County Council discusses land buyout proposal

By Stephan Drew, Editor

On Monday, September 14, Darlington County Council met at the Elizabeth Boatwright Coker Performing Arts Center in Hartsville to discuss a proposed land buyout program. The South Carolina Office of Resilience (SCOR), established in September of 2020, sponsors the Mitigation Buyout Program, which aids those whose home has been damaged due to flooding and other water issues. The program aims to help with housing recovery following a federally-declared disaster, mitigation against future flood risks and resilience planning.
This week, representatives from SCOR came to Hartsville to meet with council and concerned citizens. Tessa Baran, SCOR Plans and Studies/Match Program Coordinator, made a lengthy presentation, explaining what they do, the requirements for joining the program and the complete process involved from start to finish. As she stated, “The first step is data gathering, where we met with members of county council, members and representatives of the City of Hartsville, City of Darlington, Town of Lamar, Town of Society Hill, Public Works, and legal representatives to find out where stormwater issues are.” There were also open public meetings held in Hartsville, Darlington, Lamar and Society Hill.
The study has already begun and those who haven’t signed up to participate in the program may have problems. Baran said, “Unfortunately, we have closed out the part of the study where the firm can go around and walk with the residents and spend time in that ‘boots on the ground’ effort. They have sent out mailers and have conducted a great public outreach effort. But, if it’s something like an entire community has been missed, we can certainly talk afterwards.” Council member Joyce Thomas asked County Administrator Charles Stewart, “They don’t have time to go back and do anything?” Stewart responded, “It’s almost impossible to add additional areas for people who didn’t come forward during that extensive outreach program. All households got mailers and there were four public meetings. So, to ask someone who didn’t come forward during that time now, they won’t have time to go back and do that research.” “So, if you missed it, you just missed out? Because the district that I represent, some don’t have transportation. The mailing is not good. I’m the spokesperson for those people and I want to make sure that everybody has gotten a chance.” Baran agreed to speak with anyone who may have been left out and to do whatever she could to try and facilitate them. “But, I can’t make any promises,” Baran said.
Baran described what comes next. “They’re going to conduct a benefit-cost analysis. The best way to think about that is ‘is the bang worth the buck’,” she said. Baran stated the next step after that is a Labour-Market Impact (LMI) assessment, “We will take these solutions and put them into applications for infrastructure,” Baran said.
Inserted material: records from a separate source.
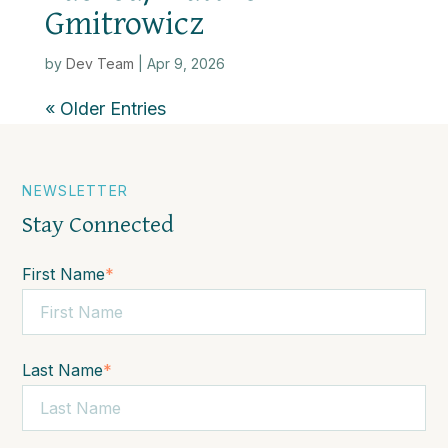
Gmitrowicz
by
Dev Team
|
Apr 9, 2026
« Older Entries
NEWSLETTER
Stay Connected
First Name
*
Last Name
*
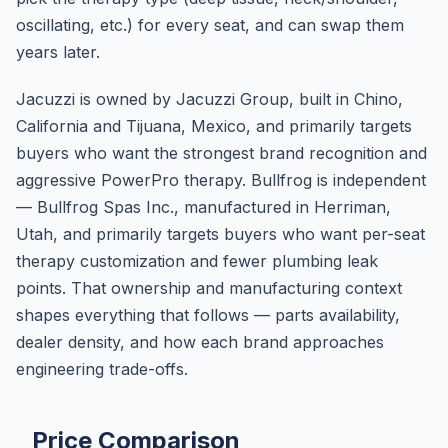
oscillating, etc.) for every seat, and can swap them
years later.
Jacuzzi is owned by Jacuzzi Group, built in Chino,
California and Tijuana, Mexico, and primarily targets
buyers who want the strongest brand recognition and
aggressive PowerPro therapy. Bullfrog is independent
— Bullfrog Spas Inc., manufactured in Herriman,
Utah, and primarily targets buyers who want per-seat
therapy customization and fewer plumbing leak
points. That ownership and manufacturing context
shapes everything that follows — parts availability,
dealer density, and how each brand approaches
engineering trade-offs.
Price Comparison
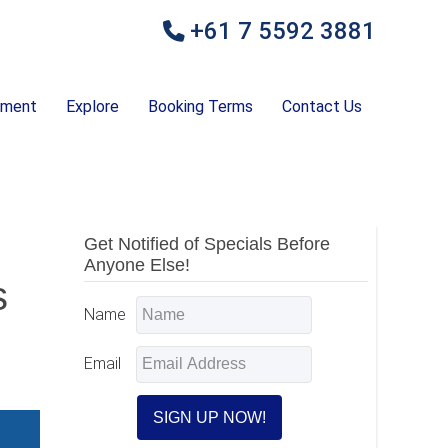
+61 7 5592 3881
ement
Explore
Booking Terms
Contact Us
Primary
Get Notified of Specials Before
Anyone Else!
Sidebar
s
Name
Email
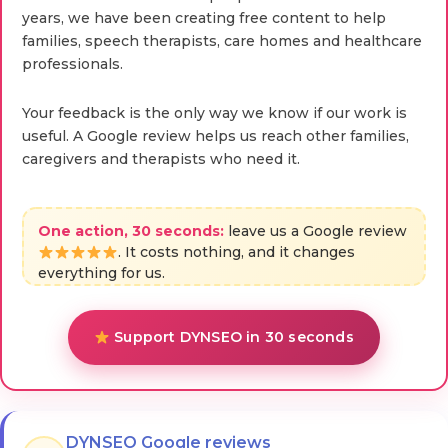
years, we have been creating free content to help
families, speech therapists, care homes and healthcare
professionals.
Your feedback is the only way we know if our work is
useful. A Google review helps us reach other families,
caregivers and therapists who need it.
One action, 30 seconds:
leave us a Google review
. It costs nothing, and it changes
everything for us.
Support DYNSEO in 30 seconds
DYNSEO Google reviews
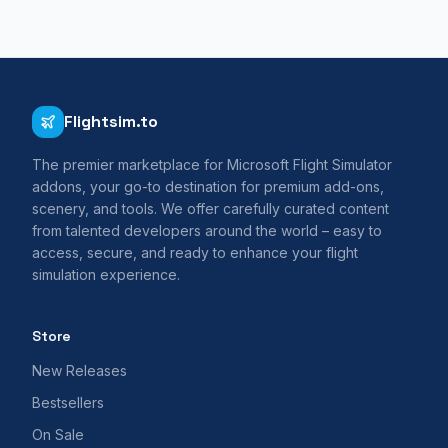
Flightsim.to
The premier marketplace for Microsoft Flight Simulator
addons, your go-to destination for premium add-ons,
scenery, and tools. We offer carefully curated content
from talented developers around the world – easy to
access, secure, and ready to enhance your flight
simulation experience.
Store
New Releases
Bestsellers
On Sale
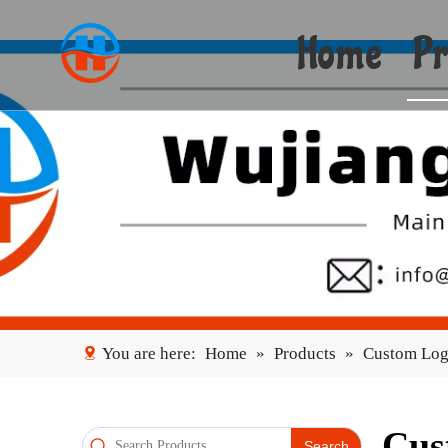
Home
Pr
You are here:
Home
»
Products
»
Custom Log
Cus
Search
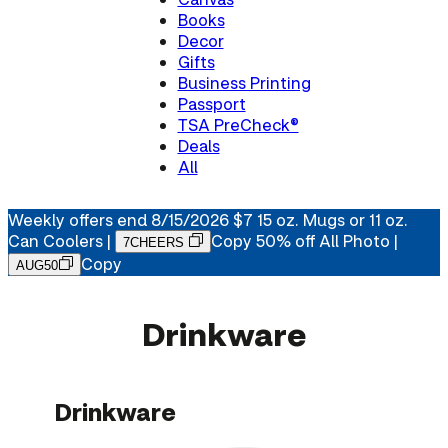
Books
Decor
Gifts
Business Printing
Passport
TSA PreCheck®
Deals
All
Weekly offers end 8/15/2026
$7 15 oz. Mugs or 11 oz.
Can Coolers
|
Copy
50% off All Photo |
7CHEERS
Copy
AUG50
Drinkware
Drinkware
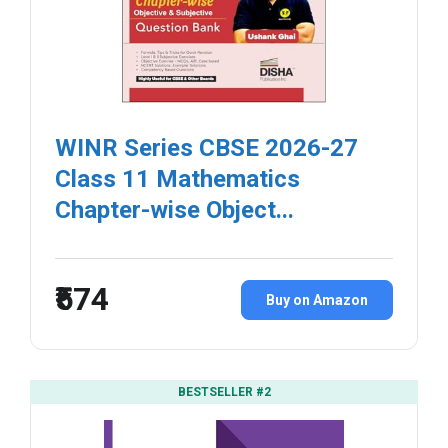
WINR Series CBSE 2026-27
Class 11 Mathematics
Chapter-wise Object...
₹574
Buy on Amazon
BESTSELLER #2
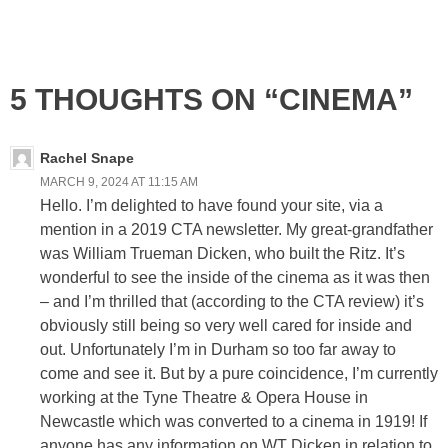
5 THOUGHTS ON “CINEMA”
Rachel Snape
MARCH 9, 2024 AT 11:15 AM
Hello. I’m delighted to have found your site, via a
mention in a 2019 CTA newsletter. My great-grandfather
was William Trueman Dicken, who built the Ritz. It’s
wonderful to see the inside of the cinema as it was then
– and I’m thrilled that (according to the CTA review) it’s
obviously still being so very well cared for inside and
out. Unfortunately I’m in Durham so too far away to
come and see it. But by a pure coincidence, I’m currently
working at the Tyne Theatre & Opera House in
Newcastle which was converted to a cinema in 1919! If
anyone has any information on WT Dicken in relation to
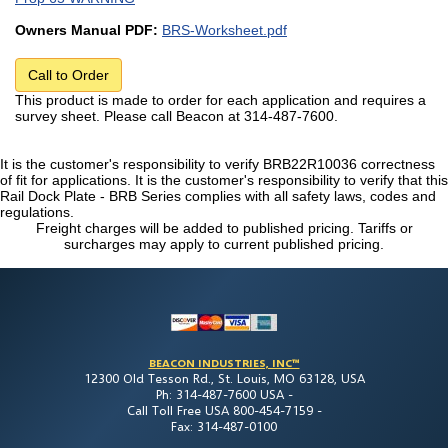
Owners Manual PDF:
BRS-Worksheet.pdf
Call to Order
This product is made to order for each application and requires a
survey sheet. Please call Beacon at 314-487-7600.
It is the customer's responsibility to verify BRB22R10036 correctness
of fit for applications. It is the customer's responsibility to verify that this
Rail Dock Plate - BRB Series complies with all safety laws, codes and
regulations.
Freight charges will be added to published pricing. Tariffs or
surcharges may apply to current published pricing.
BEACON INDUSTRIES, INC™
12300 Old Tesson Rd., St. Louis, MO 63128, USA
Ph: 314-487-7600 USA -
Call Toll Free USA 800-454-7159 -
Fax: 314-487-0100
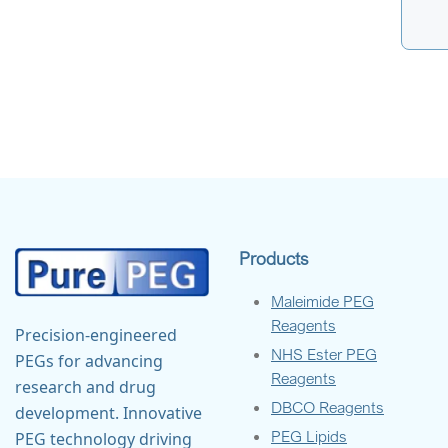
Products
Maleimide PEG
Reagents
Precision-engineered
NHS Ester PEG
PEGs for advancing
Reagents
research and drug
DBCO Reagents
development. Innovative
PEG Lipids
PEG technology driving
The total budget for the Buyout Program is $35 million and $19.5 million of that amount has already been awarded. The program allows for up to $250,000 per home with an additional $5,000 to be given for moving expenses. There is also a further amount of $25,000 which will be awarded to those of low-income and middle-income status. Therefore, some residents in the program could receive as much as $280,000.
If you participate and your property is approved for the program, it is still time-consuming. Nancy Miramonti, SCOR Buyout Program Manager said, “It will take a full 12 months to complete the entire process but, homeowners can opt out at anytime, up until the day of closing.” If a resident does take part in the program, SCOR will purchase their property, demolish it, level the land and make it a “green space”. Afterward, no structure is allowed and the property can never be developed for residential or commercial use. Councilmember Albert Davis III stated, “If we don’t have a landowner then, that means we can’t get any tax money off of it.” Miramonti responded, “Yes, if they move out of the area. That is one of the issues that council has to realize. You don’t want to lose your tax base.” One resident, who didn’t give her name, asked council to think of other things than just taxes. “When you’re flooding, leaving your home in a boat, having your furniture flooded, your car flooded under the carport, and constantly worrying every time there’s a heavy rain, it’s hard and I’m tired. I’m just tired and I hope council will think of what’s best for the people.”
Councilmember Angie Godbold assured the resident, “You mentioned the tax base. For me, that’s not my primary focus. My focus is to do what’s best for the citizens in whatever area that might be.” Thomas agreed, “I’ve seen some conditions. It’s bad and it’s rough. We are concerned about the health and welfare of everybody here in Darlington County. We are a caring group of people and we are concerned. Tax base is good sometimes but, you think about other things too. We just want to help people.”
A preliminary report is expected next month and council will make a decision then. For more information on the program, please contact them at
In other business, council approved the first reading of Ordinance 22-14, which provides for the issuance and sale of General Obligation Bonds up to $685,000. It also prescribes the purposes for which the proceeds may be spent. Council also passed a motion to purchase 10 self-contained breathing apparatus units for the Fire Department.
The next county council meeting is scheduled for October 3rd.